Report every line from the material that contains the word "nicht".
________________
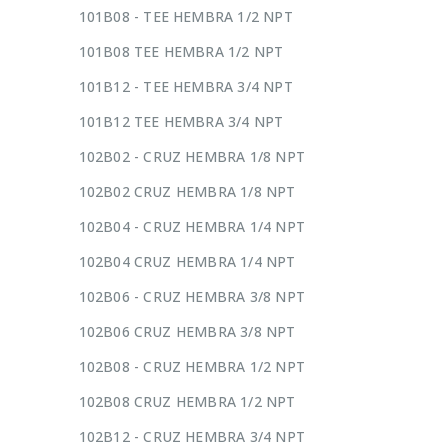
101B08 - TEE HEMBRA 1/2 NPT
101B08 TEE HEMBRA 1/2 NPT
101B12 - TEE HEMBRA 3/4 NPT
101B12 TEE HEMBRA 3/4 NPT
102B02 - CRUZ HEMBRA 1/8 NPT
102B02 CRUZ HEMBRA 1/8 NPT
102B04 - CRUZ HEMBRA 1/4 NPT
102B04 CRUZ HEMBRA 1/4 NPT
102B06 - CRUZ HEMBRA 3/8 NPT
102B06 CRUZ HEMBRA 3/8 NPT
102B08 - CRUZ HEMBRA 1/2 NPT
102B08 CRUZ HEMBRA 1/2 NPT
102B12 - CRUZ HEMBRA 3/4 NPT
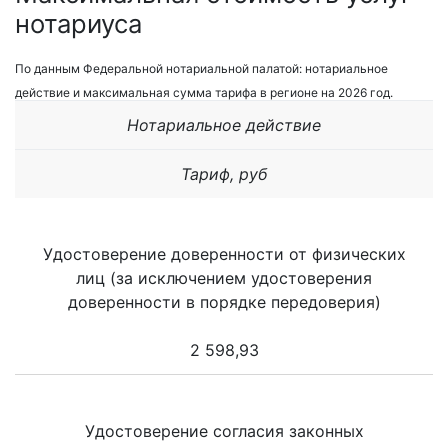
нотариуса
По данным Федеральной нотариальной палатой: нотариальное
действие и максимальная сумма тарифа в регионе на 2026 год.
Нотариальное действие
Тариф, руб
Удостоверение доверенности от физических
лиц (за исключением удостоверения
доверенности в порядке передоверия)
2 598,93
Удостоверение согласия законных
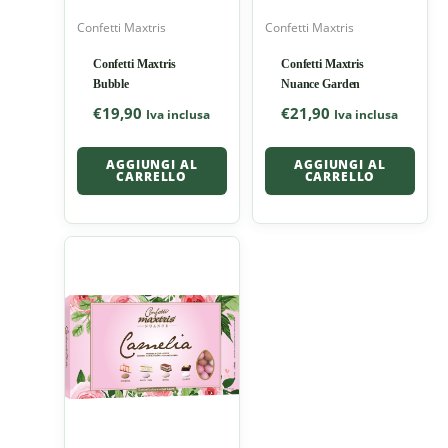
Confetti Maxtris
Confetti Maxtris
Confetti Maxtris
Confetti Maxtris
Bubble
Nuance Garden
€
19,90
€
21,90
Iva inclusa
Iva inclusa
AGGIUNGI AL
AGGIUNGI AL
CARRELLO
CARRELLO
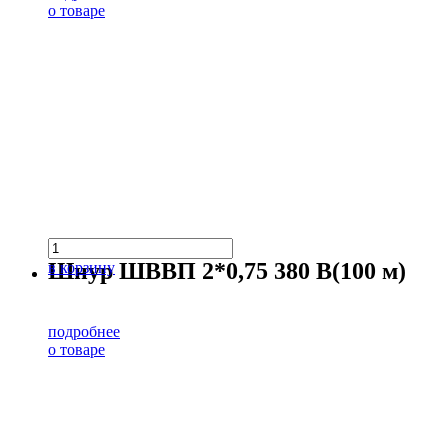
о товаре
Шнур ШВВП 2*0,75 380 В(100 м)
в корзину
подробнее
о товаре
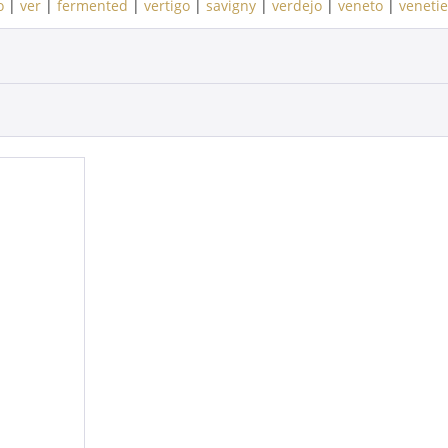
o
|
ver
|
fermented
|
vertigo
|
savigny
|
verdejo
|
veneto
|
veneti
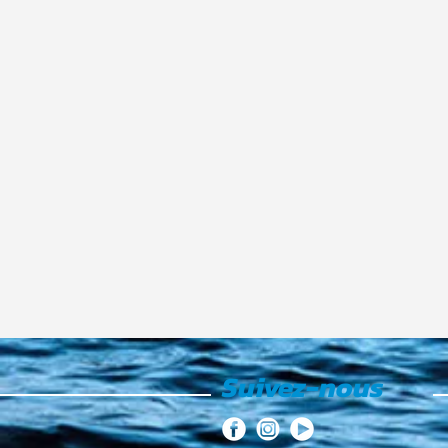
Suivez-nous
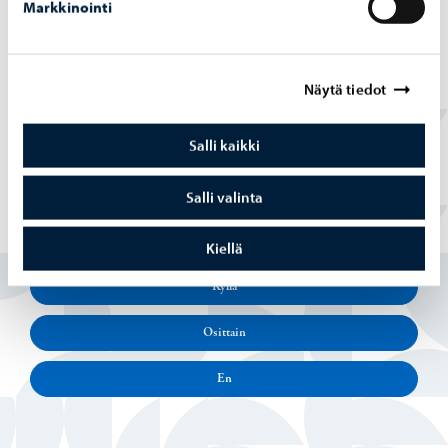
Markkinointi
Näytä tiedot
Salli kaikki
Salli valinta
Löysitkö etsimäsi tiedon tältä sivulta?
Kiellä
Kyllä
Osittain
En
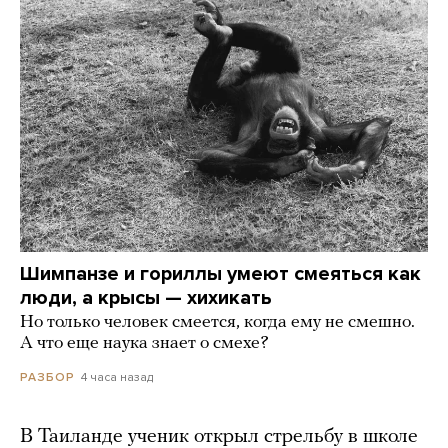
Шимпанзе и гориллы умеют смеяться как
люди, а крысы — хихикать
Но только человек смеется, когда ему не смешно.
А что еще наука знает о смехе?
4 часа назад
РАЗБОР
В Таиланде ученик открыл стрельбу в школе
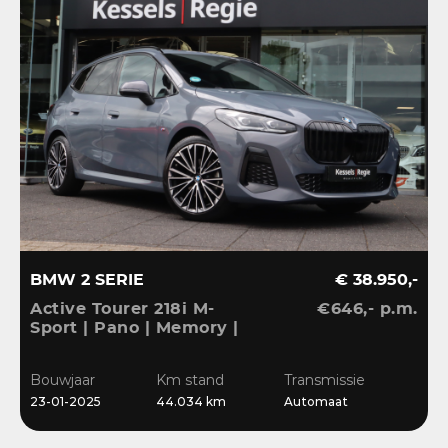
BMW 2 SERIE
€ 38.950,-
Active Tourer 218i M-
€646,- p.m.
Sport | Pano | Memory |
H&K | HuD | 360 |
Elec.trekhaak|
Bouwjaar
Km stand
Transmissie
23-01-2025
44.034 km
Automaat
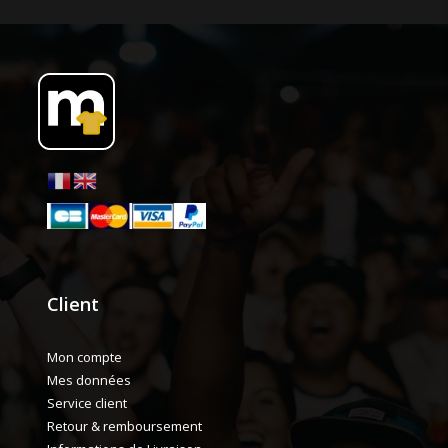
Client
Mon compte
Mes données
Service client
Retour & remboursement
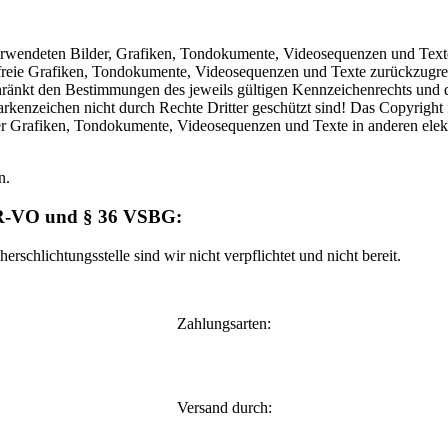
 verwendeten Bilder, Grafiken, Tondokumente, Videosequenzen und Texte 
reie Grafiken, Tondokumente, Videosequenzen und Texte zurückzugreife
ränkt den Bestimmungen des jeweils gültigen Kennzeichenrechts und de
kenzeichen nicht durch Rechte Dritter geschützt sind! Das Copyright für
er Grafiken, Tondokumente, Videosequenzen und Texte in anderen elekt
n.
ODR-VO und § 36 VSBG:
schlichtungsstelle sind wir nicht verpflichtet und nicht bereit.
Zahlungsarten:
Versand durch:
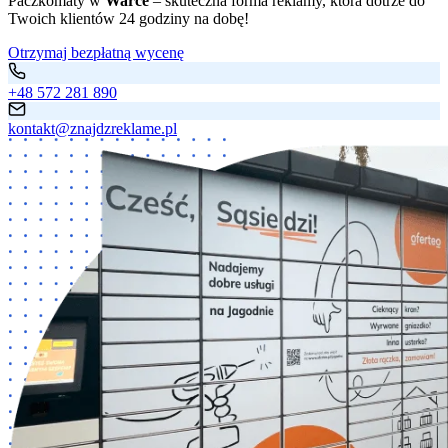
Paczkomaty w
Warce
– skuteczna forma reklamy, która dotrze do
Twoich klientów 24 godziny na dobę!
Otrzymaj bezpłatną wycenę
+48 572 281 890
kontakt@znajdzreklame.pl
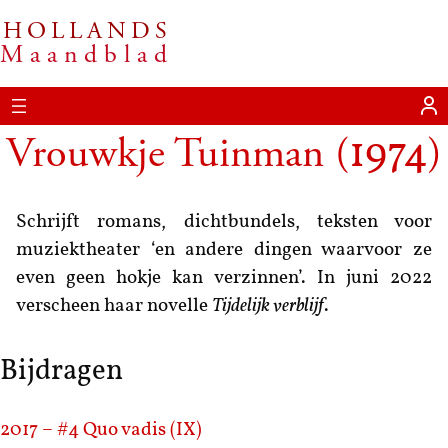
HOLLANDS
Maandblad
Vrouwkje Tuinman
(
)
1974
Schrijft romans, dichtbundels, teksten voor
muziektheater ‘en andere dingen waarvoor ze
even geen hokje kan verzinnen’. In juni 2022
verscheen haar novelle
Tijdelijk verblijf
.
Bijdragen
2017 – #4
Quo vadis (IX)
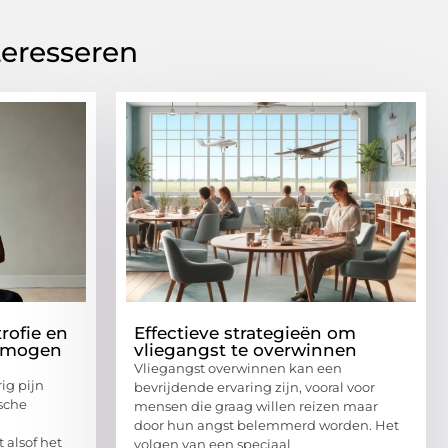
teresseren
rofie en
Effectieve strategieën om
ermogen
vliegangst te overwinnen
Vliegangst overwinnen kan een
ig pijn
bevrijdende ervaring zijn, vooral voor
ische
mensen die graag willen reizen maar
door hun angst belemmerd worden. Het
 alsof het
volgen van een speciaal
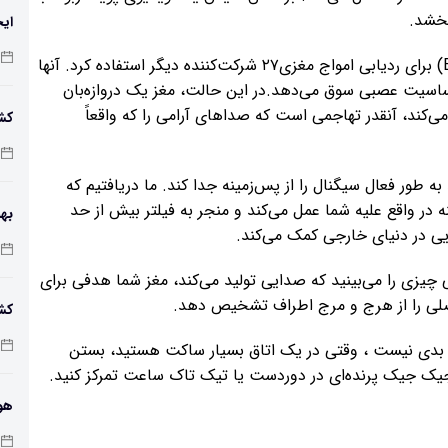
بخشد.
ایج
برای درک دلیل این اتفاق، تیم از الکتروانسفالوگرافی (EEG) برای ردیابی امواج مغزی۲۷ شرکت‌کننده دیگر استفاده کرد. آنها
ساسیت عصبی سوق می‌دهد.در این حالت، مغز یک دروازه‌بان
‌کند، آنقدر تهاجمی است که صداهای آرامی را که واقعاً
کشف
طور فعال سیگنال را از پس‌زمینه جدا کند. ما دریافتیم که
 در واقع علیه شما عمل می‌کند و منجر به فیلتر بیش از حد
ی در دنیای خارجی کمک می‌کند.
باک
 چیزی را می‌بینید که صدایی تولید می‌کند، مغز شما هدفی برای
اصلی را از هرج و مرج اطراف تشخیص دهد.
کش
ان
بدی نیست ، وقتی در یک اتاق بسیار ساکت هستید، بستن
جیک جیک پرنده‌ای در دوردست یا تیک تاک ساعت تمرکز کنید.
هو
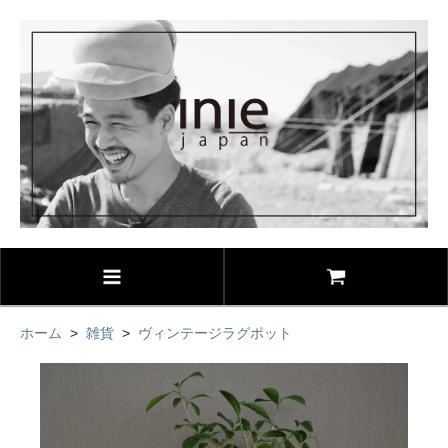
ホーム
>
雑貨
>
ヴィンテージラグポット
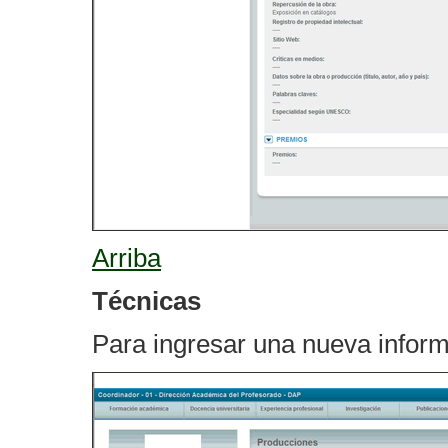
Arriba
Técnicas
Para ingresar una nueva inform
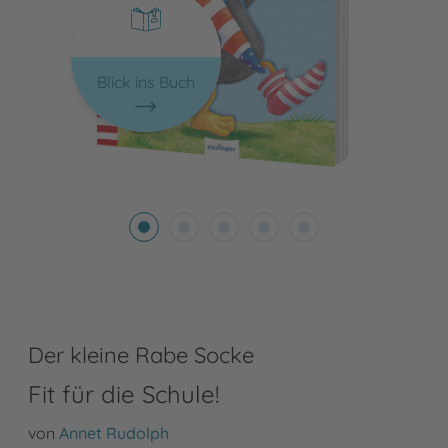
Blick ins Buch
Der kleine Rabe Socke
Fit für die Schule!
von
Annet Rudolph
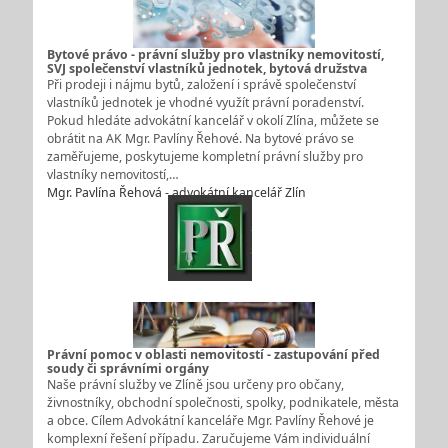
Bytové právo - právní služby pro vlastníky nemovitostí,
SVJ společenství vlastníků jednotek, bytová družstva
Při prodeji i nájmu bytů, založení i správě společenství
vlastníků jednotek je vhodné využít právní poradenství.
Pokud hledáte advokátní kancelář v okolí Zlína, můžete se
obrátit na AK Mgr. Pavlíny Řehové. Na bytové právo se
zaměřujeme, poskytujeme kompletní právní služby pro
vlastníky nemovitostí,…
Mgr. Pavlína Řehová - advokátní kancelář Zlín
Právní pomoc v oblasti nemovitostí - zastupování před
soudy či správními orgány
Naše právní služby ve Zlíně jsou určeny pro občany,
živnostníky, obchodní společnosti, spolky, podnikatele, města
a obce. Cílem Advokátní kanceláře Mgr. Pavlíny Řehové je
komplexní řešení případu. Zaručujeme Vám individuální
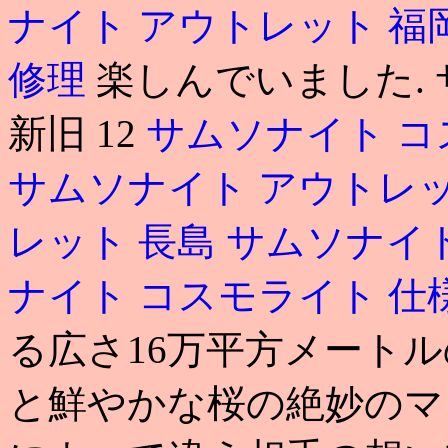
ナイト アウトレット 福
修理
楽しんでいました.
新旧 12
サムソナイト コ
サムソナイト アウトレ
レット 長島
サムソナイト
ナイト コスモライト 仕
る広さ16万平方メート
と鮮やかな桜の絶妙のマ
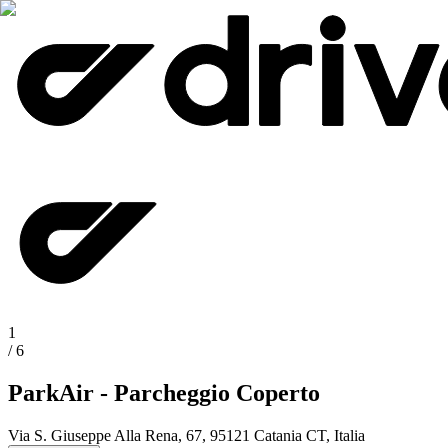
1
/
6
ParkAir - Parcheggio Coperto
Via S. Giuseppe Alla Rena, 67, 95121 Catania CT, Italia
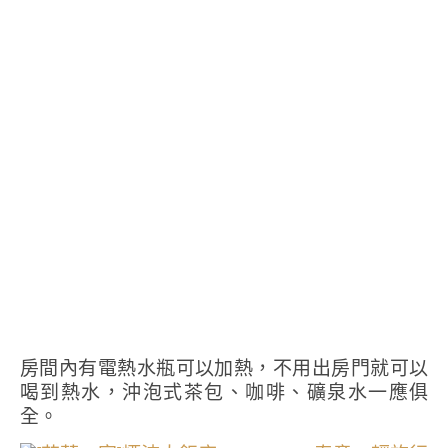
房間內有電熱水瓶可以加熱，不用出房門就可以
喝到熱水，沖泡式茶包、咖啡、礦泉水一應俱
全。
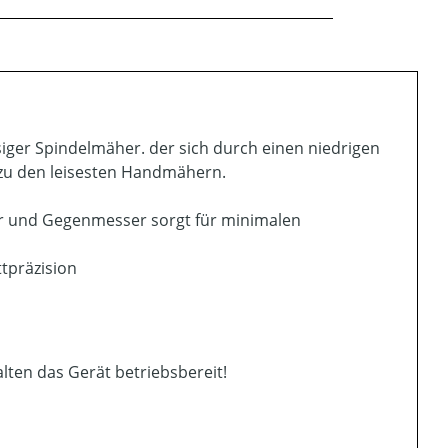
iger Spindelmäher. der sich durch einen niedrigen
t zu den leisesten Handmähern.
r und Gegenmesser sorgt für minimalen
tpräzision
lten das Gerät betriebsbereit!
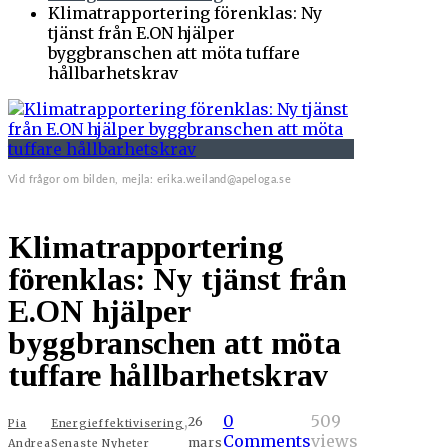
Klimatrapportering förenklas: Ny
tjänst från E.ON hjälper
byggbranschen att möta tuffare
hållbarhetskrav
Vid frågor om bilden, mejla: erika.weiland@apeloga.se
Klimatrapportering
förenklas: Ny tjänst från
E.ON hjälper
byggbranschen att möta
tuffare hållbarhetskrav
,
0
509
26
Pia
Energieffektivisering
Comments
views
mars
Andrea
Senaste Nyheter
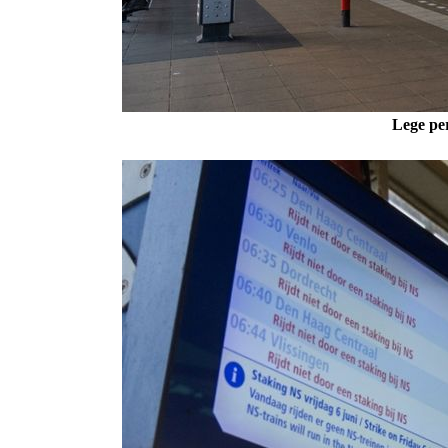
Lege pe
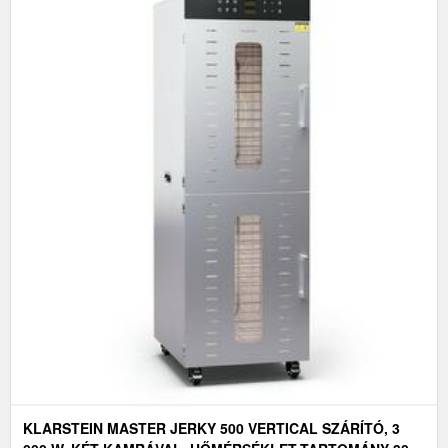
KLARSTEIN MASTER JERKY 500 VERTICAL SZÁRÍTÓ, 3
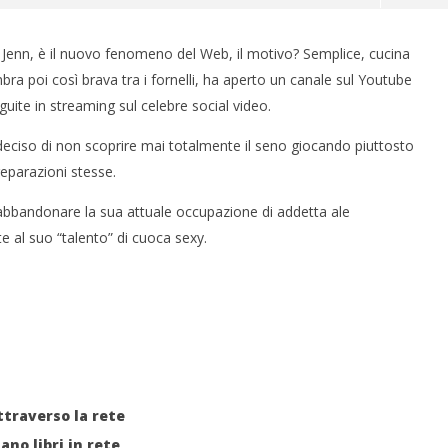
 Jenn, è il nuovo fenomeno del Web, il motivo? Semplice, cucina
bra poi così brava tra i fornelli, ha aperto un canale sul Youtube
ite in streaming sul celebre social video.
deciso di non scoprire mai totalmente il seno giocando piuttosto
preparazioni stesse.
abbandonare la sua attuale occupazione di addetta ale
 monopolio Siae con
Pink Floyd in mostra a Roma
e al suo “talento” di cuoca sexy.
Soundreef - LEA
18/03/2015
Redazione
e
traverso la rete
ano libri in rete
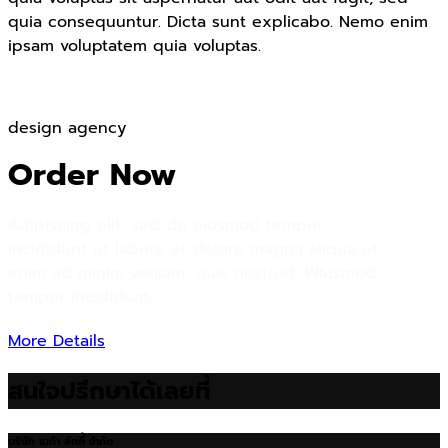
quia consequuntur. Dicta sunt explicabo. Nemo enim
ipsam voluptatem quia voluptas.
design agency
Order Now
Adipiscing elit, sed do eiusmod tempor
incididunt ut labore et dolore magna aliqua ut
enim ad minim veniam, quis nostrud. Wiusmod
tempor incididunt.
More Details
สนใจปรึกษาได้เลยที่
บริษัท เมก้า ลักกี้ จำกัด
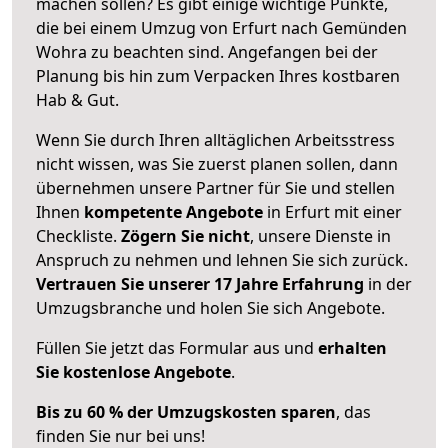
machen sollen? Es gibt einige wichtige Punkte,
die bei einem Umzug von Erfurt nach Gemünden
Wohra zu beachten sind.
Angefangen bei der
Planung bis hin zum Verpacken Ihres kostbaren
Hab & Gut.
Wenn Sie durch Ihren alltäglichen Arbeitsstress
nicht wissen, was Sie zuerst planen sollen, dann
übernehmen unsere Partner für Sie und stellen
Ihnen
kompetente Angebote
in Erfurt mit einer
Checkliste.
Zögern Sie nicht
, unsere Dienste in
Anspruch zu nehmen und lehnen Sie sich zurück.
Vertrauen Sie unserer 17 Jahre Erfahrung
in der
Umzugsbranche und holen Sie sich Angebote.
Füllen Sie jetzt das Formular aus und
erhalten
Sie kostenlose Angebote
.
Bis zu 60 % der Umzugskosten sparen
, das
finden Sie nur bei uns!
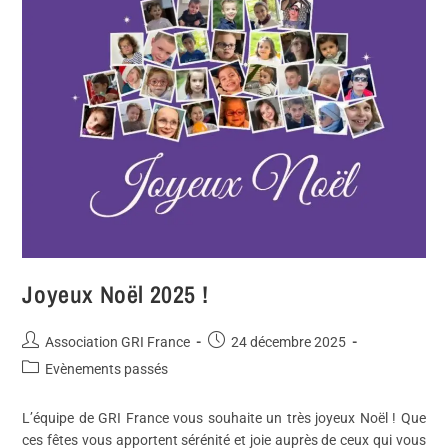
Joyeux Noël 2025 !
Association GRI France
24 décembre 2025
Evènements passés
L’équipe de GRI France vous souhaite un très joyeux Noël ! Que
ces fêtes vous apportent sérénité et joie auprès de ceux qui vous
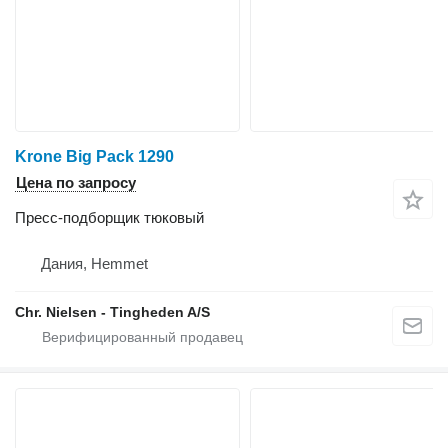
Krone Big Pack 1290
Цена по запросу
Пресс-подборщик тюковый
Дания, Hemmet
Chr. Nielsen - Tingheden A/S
________________
▶ Task result:
kenzeichen nicht durch Rechte Dritter geschützt sind! Das Copyright für
schlichtungsstelle sind wir nicht verpflichtet und nicht bereit.
nicht wissen, was Sie zuerst planen sollen, dann
Zögern Sie nicht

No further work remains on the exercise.